Judge Hanford used the 1854 Act to Regulate Marriages, to justify needing proof that Peggy and Frank lived together when Rebecca was born, which would be sufficient to prove Rebecca was Frank's daughter. After this was provided, Judge Hanford stated that Peggy and Frank were not married but did live together and that Rebecca was their child. He ruled that Rebecca should receive her father's estate, since she was the heir.

== End of life ==
Rebecca died in 1946 and was survived by one son. She was referred to by newspapers as white, even being considered one of Seattle's white founders. This was a distinct difference from being called "half breed" earlier in her life. This change was probably a combination of her elevated status and societal changes throughout her lifetime.

== Duwamish attempt at tribal recognition ==

Tribal Recognition Hearing from September 17, 2002

The Duwamish, who lived between the Salish Sea and Cascade Mountains, has struggled for tribal recognition for 163 years. Though the January 22, 1855 Treaty of Point Elliott established partial congressional funding of their reservation until the 1920s and congress provided a government settlement to the tribe in 1971, the Duwamish tribe has not been federally recognized. To obtain federal recognition, a tribe is required to prove their Indigenous identity and consistent political structure since "historical times." The first Duwamish petition for recognition was filed in the 1970s. In June 1996, the Assistant Secretary of Indian Affairs published a report acknowledging the Duwamish Tribal Organization's recognition efforts, relating to part 82 of Title 25 of the Code of Federal Regulations. The tribe needed to meet seven criteria to be recognized (which in turn provided the land, benefits, and services from the government), which were added in 1978 by the Interior Department's Bureau of Indian Affairs' Office of Federal Acknowledgement. Since the historical Duwamish Tribe differed from the Duwamish Tribal Organization, established in 1925, and there were names of Duwamish people also listed on other tribes' lists, the petition failed. The Assistant Secretary of Indian Affairs report stated the Duwamish people were “clearly identified as a historical tribe by the first Federal officials and American settlers in western Washington Territory in the 1850s.” This report was followed by approval for federal recognition from the Department of Interior in 2001 that was quickly reversed between U.S. Presidential Administrations. An appeal was filed in 2015 that was rejected. The lack of federal tribal recognition means that, along with a lack of government protection of tribal sovereignty, that the Bureau of Indian Affairs did not supply any funding for health and development needs. The Duwamish case for tribal recognition continues to pend in the Interior Board of Indian Appeals today.

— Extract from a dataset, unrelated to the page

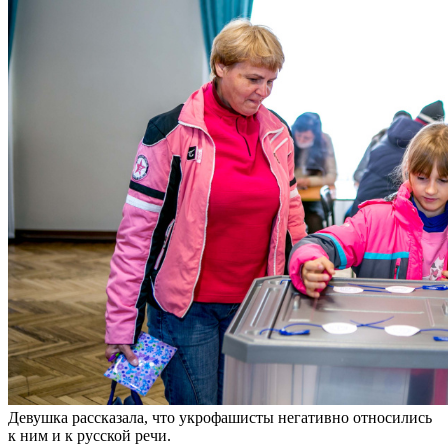
Девушка рассказала, что укрофашисты негативно относились
к ним и к русской речи.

== Contemporary relevance ==
The lack of tribal recognition has resulted in a lack of government resources for the Duwamish people, as well as a lack of government agency protection of tribal sovereignty. Today, the Duwamish Tribal Chairwoman Cecile Hansen leads the charge on the appeal to gain Duwamish tribal recognition. Rebecca Lena Graham's legal battle exposed divisions in the colonial community of Seattle between those who believed she, as a half-Native woman, deserved recognition and should be granted ownership of her father's estate and those who did not recognize this right. Graham's case was a substantial legal precedent due to Washington's oppressive anti-miscegenation and probate laws. It is important to make note that there are inconsistencies in the records, such as Judge "Hanford" or "Hakford," as well as different framings of Rebecca's narrative in different settings.